TASK DIRECTIONS: Read the listing below and tally the lines that contain "como"; the reply is that tally only.

————

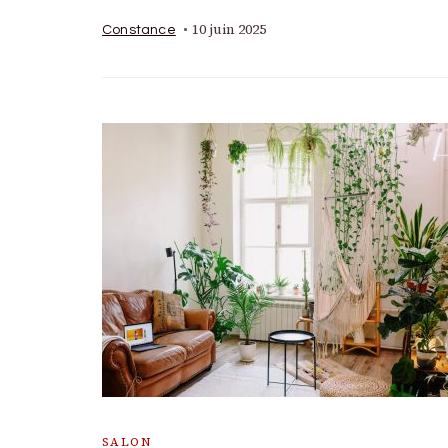
10 juin 2025
Constance
SALON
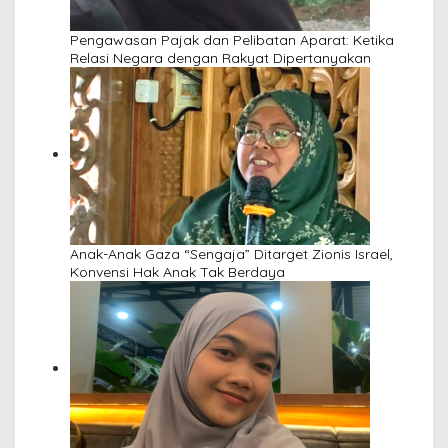
Pengawasan Pajak dan Pelibatan Aparat: Ketika
Relasi Negara dengan Rakyat Dipertanyakan
Anak-Anak Gaza “Sengaja” Ditarget Zionis Israel,
Konvensi Hak Anak Tak Berdaya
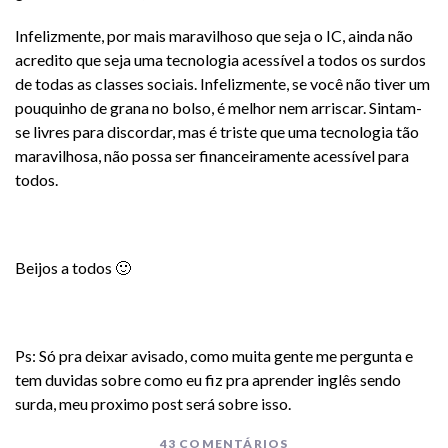
Infelizmente, por mais maravilhoso que seja o IC, ainda não
acredito que seja uma tecnologia acessível a todos os surdos
de todas as classes sociais. Infelizmente, se você não tiver um
pouquinho de grana no bolso, é melhor nem arriscar. Sintam-
se livres para discordar, mas é triste que uma tecnologia tão
maravilhosa, não possa ser financeiramente acessível para
todos.
Beijos a todos 🙂
Ps: Só pra deixar avisado, como muita gente me pergunta e
tem duvidas sobre como eu fiz pra aprender inglês sendo
surda, meu proximo post será sobre isso.
43 COMENTÁRIOS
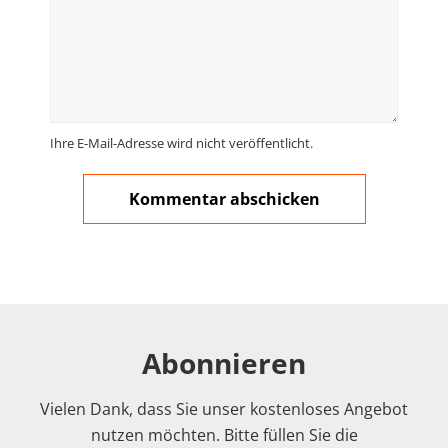
Ihre E-Mail-Adresse wird nicht veröffentlicht.
Abonnieren
Vielen Dank, dass Sie unser kostenloses Angebot
nutzen möchten. Bitte füllen Sie die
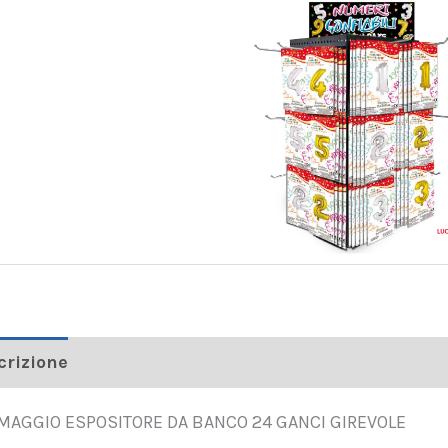
crizione
OMAGGIO ESPOSITORE DA BANCO 24 GANCI GIREVOLE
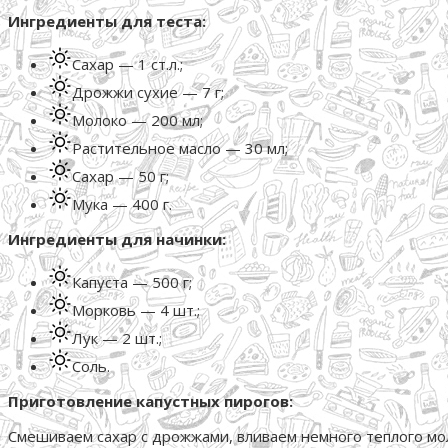
Ингредиенты для теста:
Сахар — 1 ст.л.;
Дрожжи сухие — 7 г;
Молоко — 200 мл;
Растительное масло — 30 мл;
Сахар — 50 г;
Мука — 400 г.
Ингредиенты для начинки:
Капуста — 500 г;
Морковь — 4 шт.;
Лук — 2 шт.;
Соль.
Приготовление капустных пирогов:
Смешиваем сахар с дрожжами, вливаем немного теплого мол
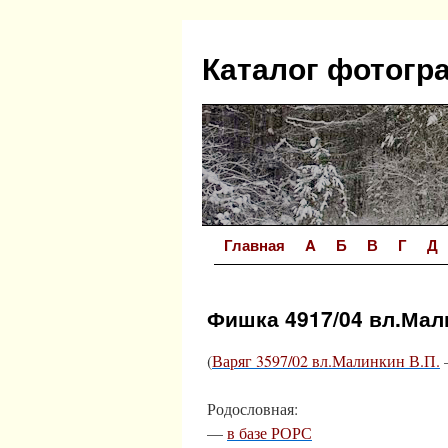
Перейти
к
Каталог фотогр
содержимому
Главная
A
Б
В
Г
Д
Фишка 4917/04 вл.Мал
(
Варяг 3597/02 вл.Малинкин В.П.
Родословная:
—
в базе РОРС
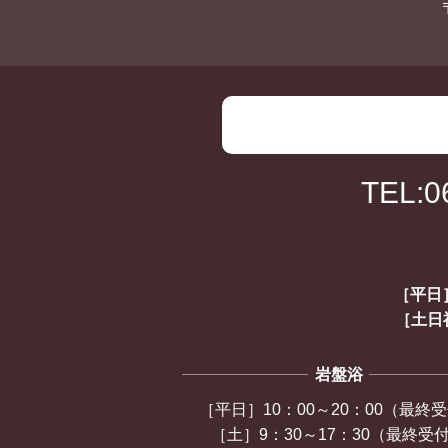
TEL:0
［平日］
［土日祝
岩盤浴
［平日］10：00～20：00（最終
［土］9：30～17：30（最終受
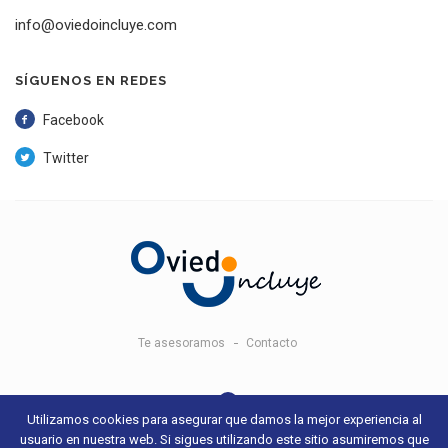
info@oviedoincluye.com
SÍGUENOS EN REDES
Facebook
Twitter
Te asesoramos
Contacto
Utilizamos cookies para asegurar que damos la mejor experiencia al
usuario en nuestra web. Si sigues utilizando este sitio asumiremos que
© 2018 Oviedo Incluye -
Aviso legal y condiciones de uso
- Sitio web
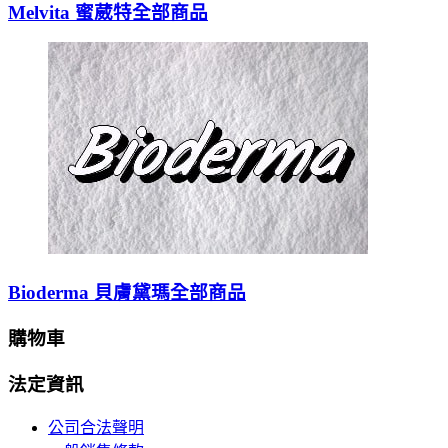
Melvita 蜜葳特全部商品
Bioderma 貝膚黛瑪全部商品
購物車
法定資訊
公司合法聲明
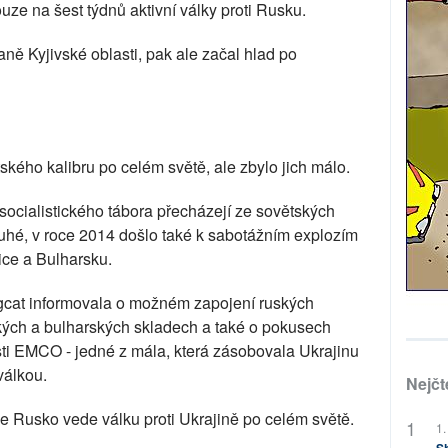
uze na šest týdnů aktivní války proti Rusku.
aně Kyjivské oblasti, pak ale začal hlad po
tského kalibru po celém světě, ale zbylo jich málo.
ocialistického tábora přecházejí ze sovětských
hé, v roce 2014 došlo také k sabotážním explozím
ice a Bulharsku.
ingcat informovala o možném zapojení ruských
ských a bulharských skladech a také o pokusech
osti EMCO - jedné z mála, která zásobovala Ukrajinu
válkou.
Nejčt
e Rusko vede válku proti Ukrajině po celém světě.
1.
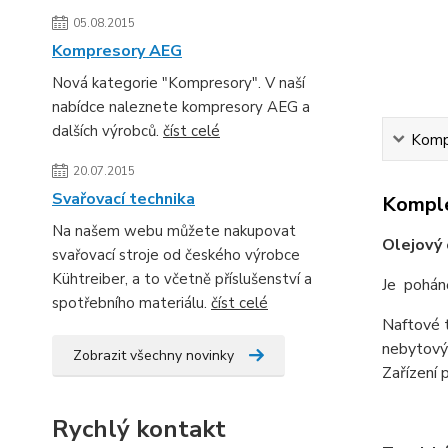
05.08.2015
Kompresory AEG
Nová kategorie "Kompresory". V naší
nabídce naleznete kompresory AEG a
dalších výrobců.
číst celé
Kompl
20.07.2015
Svařovací technika
Komple
Na našem webu můžete nakupovat
Olejový
svařovací stroje od českého výrobce
Kühtreiber, a to včetně příslušenství a
Je pohán
spotřebního materiálu.
číst celé
Naftové 
nebytovýc
Zobrazit všechny novinky
Za
ř
ízení 
Rychlý kontakt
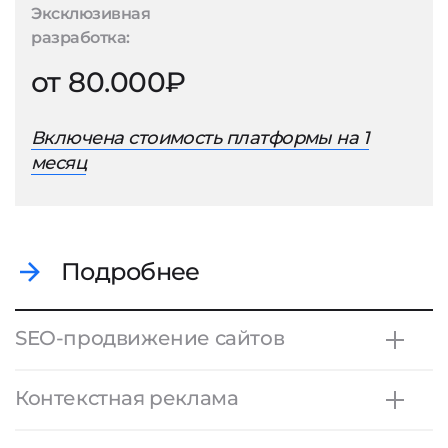
Эксклюзивная
разработка:
от 80.000₽
Включена стоимость платформы на 1
месяц
Подробнее
SEO-продвижение сайтов
Контекстная реклама
Продвижение в
небольшом городе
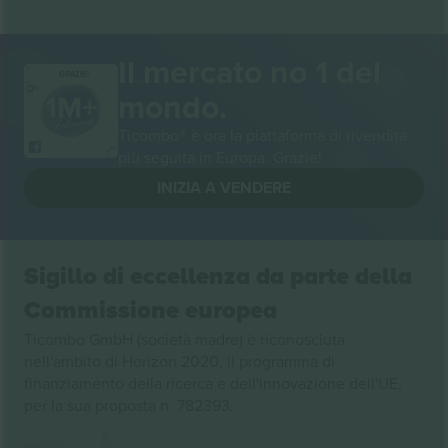
Il mercato no 1 del
GRAZIE!
mondo.
Ticombo® è ora la piattaforma di rivendita
più seguita in Europa. Grazie!
INIZIA A VENDERE
Sigillo di eccellenza da parte della
Commissione europea
Ticombo GmbH (società madre) è riconosciuta
nell'ambito di Horizon 2020, il programma di
finanziamento della ricerca e dell'innovazione dell'UE,
per la sua proposta n. 782393.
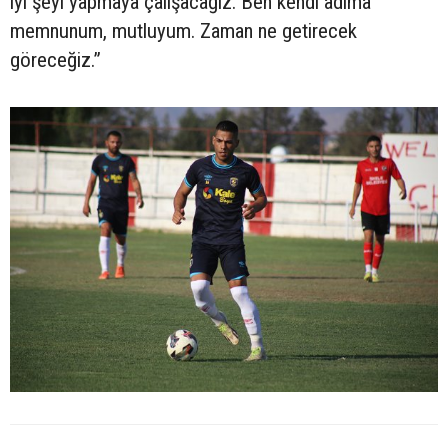
iyi şeyi yapmaya çalışacağız. Ben kendi adıma
memnunum, mutluyum. Zaman ne getirecek
göreceğiz.”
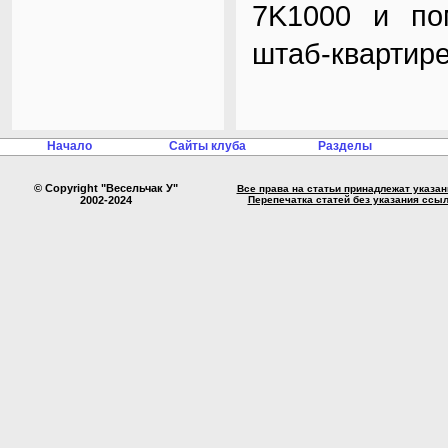
7K1000 и по
штаб-квартире 
Начало
Сайты клуба
Разделы
© Copyright "Весельчак У"
Все права на статьи принадлежат указа
2002-2024
Перепечатка статей без указания ссы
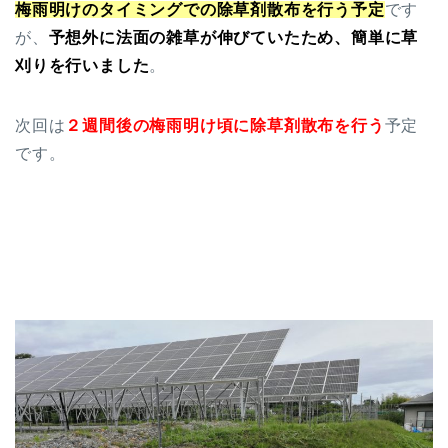
梅雨明けのタイミングでの除草剤散布を行う予定
です
が、
予想外に法面の雑草が伸びていたため、簡単に草
刈りを行いました
。
次回は
２週間後の梅雨明け頃に除草剤散布を行う
予定
です。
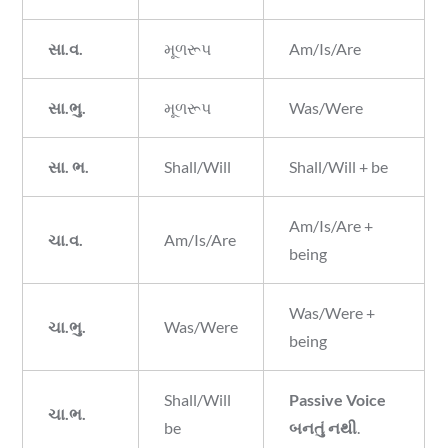
સા.વ.
મૂળરૂપ
Am/Is/Are
સા.ભુ.
મૂળરૂપ
Was/Were
સા. ભ.
Shall/Will
Shall/Will + be
Am/Is/Are +
ચા.વ.
Am/Is/Are
being
Was/Were +
ચા.ભુ.
Was/Were
being
Shall/Will
Passive Voice
ચા.ભ.
be
બનતું નથી
.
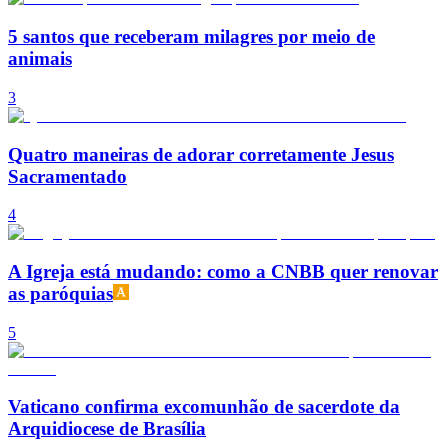
5 santos que receberam milagres por meio de
animais
3
Quatro maneiras de adorar corretamente Jesus
Sacramentado
4
A Igreja está mudando: como a CNBB quer renovar
as paróquias
5
Vaticano confirma excomunhão de sacerdote da
Arquidiocese de Brasília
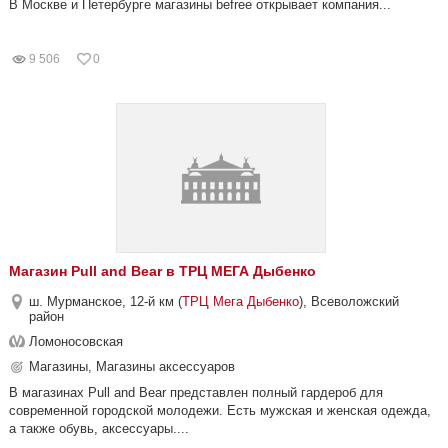
В Москве и Петербурге магазины befree открывает компания...
9 506
0
Магазин Pull and Bear в ТРЦ МЕГА Дыбенко
ш. Мурманское, 12-й км (
ТРЦ Мега Дыбенко
), Всеволожский
район
Ломоносовская
Магазины, Магазины аксессуаров
В магазинах Pull and Bear представлен полный гардероб для
современной городской молодежи. Есть мужская и женская одежда,
а также обувь, аксессуары....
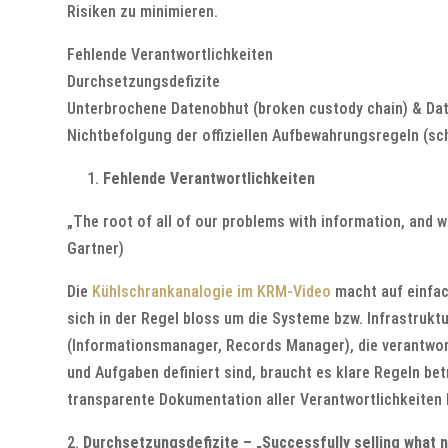
Risiken zu minimieren.
Fehlende Verantwortlichkeiten
Durchsetzungsdefizite
Unterbrochene Datenobhut (broken custody chain) & Da
Nichtbefolgung der offiziellen Aufbewahrungsregeln (sc
Fehlende Verantwortlichkeiten
„The root of all of our problems with information, and we
Gartner)
Die
Kühlschrankanalogie im KRM-Video
macht auf einfac
sich in der Regel bloss um die Systeme bzw. Infrastrukt
(Informationsmanager, Records Manager), die verantwor
und Aufgaben definiert sind, braucht es klare Regeln be
transparente Dokumentation aller Verantwortlichkeiten 
2.
Durchsetzungsdefizite – „Successfully selling what 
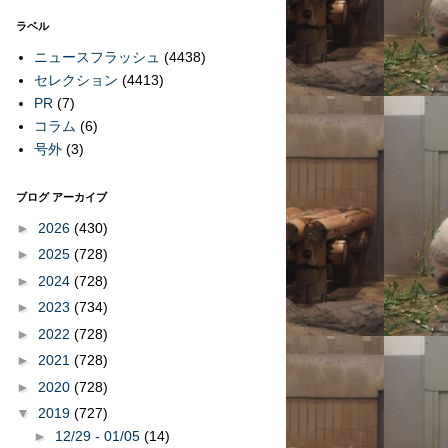
ラベル
ニュースフラッシュ
(4438)
セレクション
(4413)
PR
(7)
コラム
(6)
号外
(3)
ブログ アーカイブ
►
2026
(430)
►
2025
(728)
►
2024
(728)
►
2023
(734)
►
2022
(728)
►
2021
(728)
►
2020
(728)
▼
2019
(727)
►
12/29 - 01/05
(14)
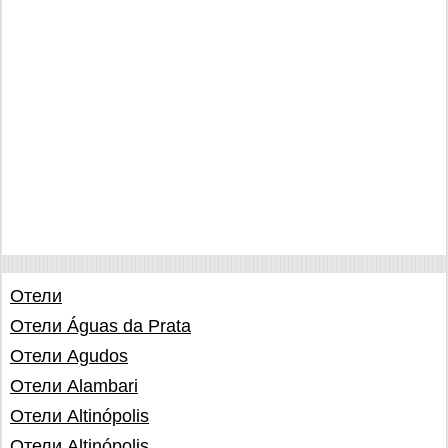
Отели
Отели Águas da Prata
Отели Agudos
Отели Alambari
Отели Altinópolis
Отели Altinópolis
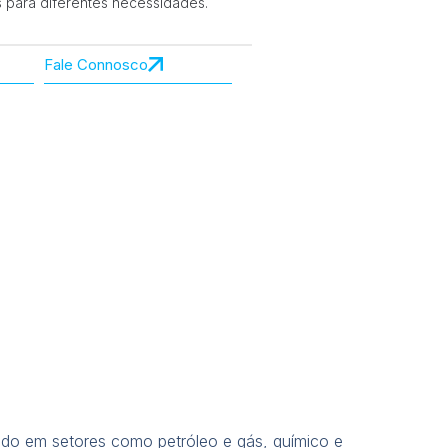
s para diferentes necessidades.
Fale Connosco
do em setores como petróleo e gás, químico e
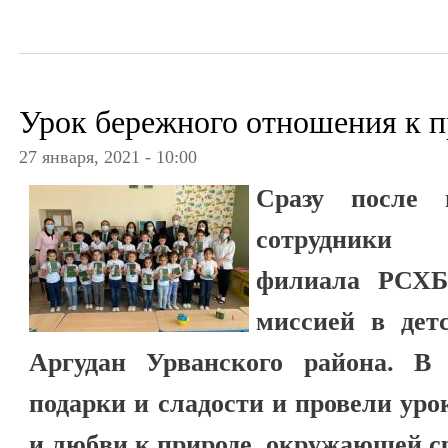
Урок бережного отношения к 
27 января, 2021 - 10:00
Сразу после н
сотрудники К
филиала РСХБ
миссией в дет
Аргудан Урванского района. В
подарки и сладости и провели ур
и любви к природе, окружающей с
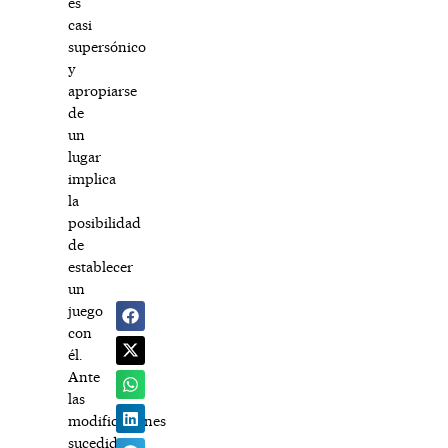
es
casi
supersónico
y
apropiarse
de
un
lugar
implica
la
posibilidad
de
establecer
un
juego
con
él.
Ante
las
modificaciones
sucedidas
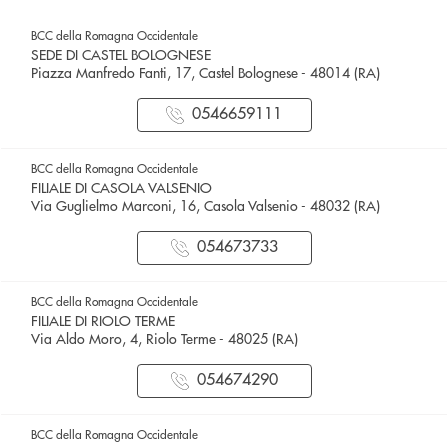
BCC della Romagna Occidentale
SEDE DI CASTEL BOLOGNESE
Piazza Manfredo Fanti, 17, Castel Bolognese - 48014 (RA)
0546659111
BCC della Romagna Occidentale
FILIALE DI CASOLA VALSENIO
Via Guglielmo Marconi, 16, Casola Valsenio - 48032 (RA)
054673733
BCC della Romagna Occidentale
FILIALE DI RIOLO TERME
Via Aldo Moro, 4, Riolo Terme - 48025 (RA)
054674290
BCC della Romagna Occidentale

————

RESPONSE: 4